*Problem details*. Using the data below, show every line where the word "toggle" occurs.
== Listed records ==
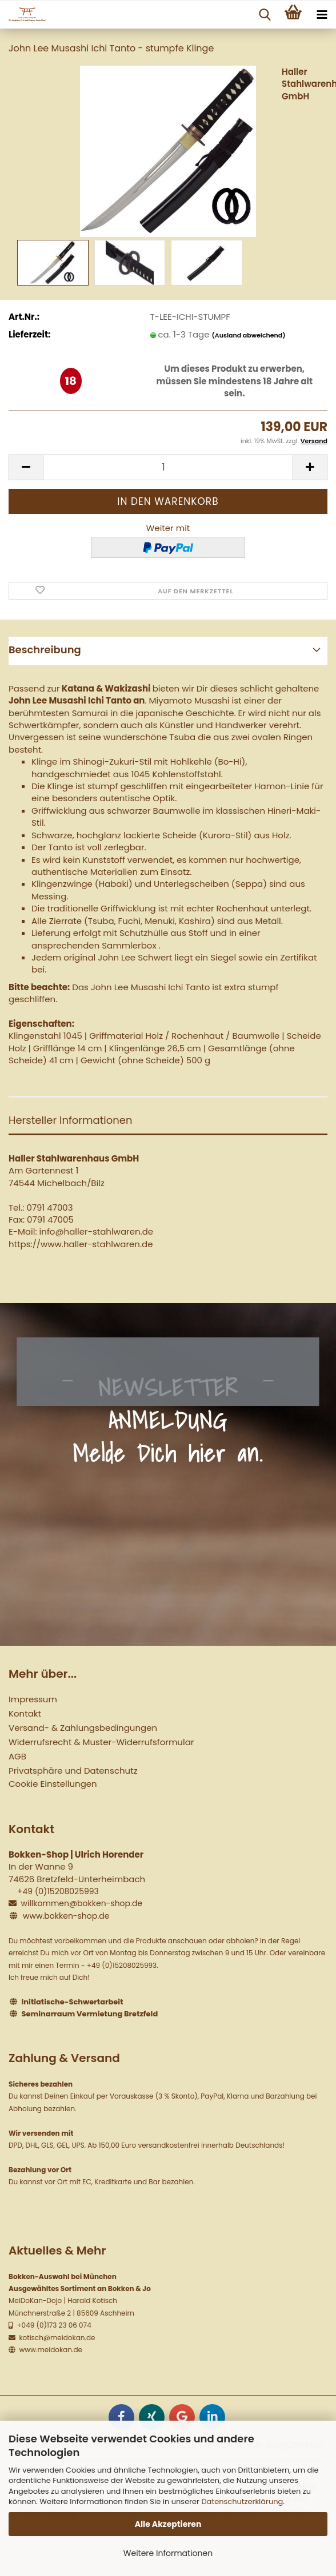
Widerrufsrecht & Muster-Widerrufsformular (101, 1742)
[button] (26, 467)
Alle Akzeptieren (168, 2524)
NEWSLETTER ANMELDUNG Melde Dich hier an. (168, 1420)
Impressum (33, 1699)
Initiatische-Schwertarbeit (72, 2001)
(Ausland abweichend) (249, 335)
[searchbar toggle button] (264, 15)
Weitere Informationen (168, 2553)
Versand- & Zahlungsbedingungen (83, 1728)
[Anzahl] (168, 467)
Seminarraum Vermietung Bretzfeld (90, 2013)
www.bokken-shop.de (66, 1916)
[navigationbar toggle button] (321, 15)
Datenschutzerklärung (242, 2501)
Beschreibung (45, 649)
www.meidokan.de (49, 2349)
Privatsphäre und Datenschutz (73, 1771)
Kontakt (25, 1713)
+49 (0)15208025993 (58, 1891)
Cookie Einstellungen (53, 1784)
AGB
===
== Listed records ==
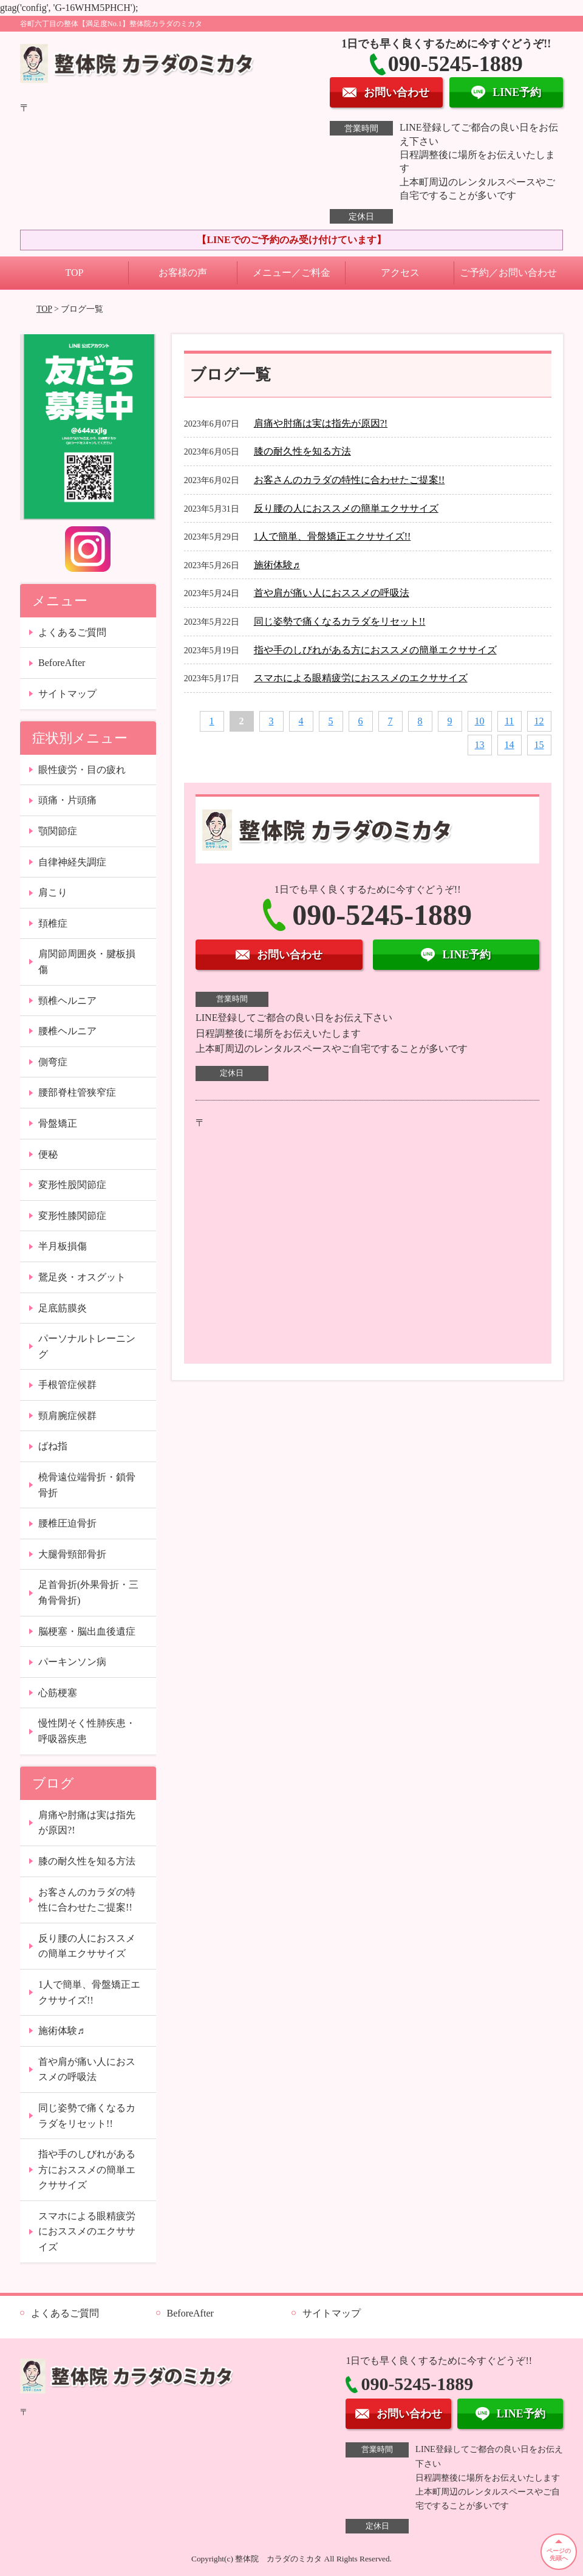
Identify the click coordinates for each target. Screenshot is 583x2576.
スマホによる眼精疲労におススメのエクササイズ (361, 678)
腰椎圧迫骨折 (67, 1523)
===
*Solution to the problem*.
[searchbar toggle button] (264, 15)
[navigationbar toggle button] (321, 15)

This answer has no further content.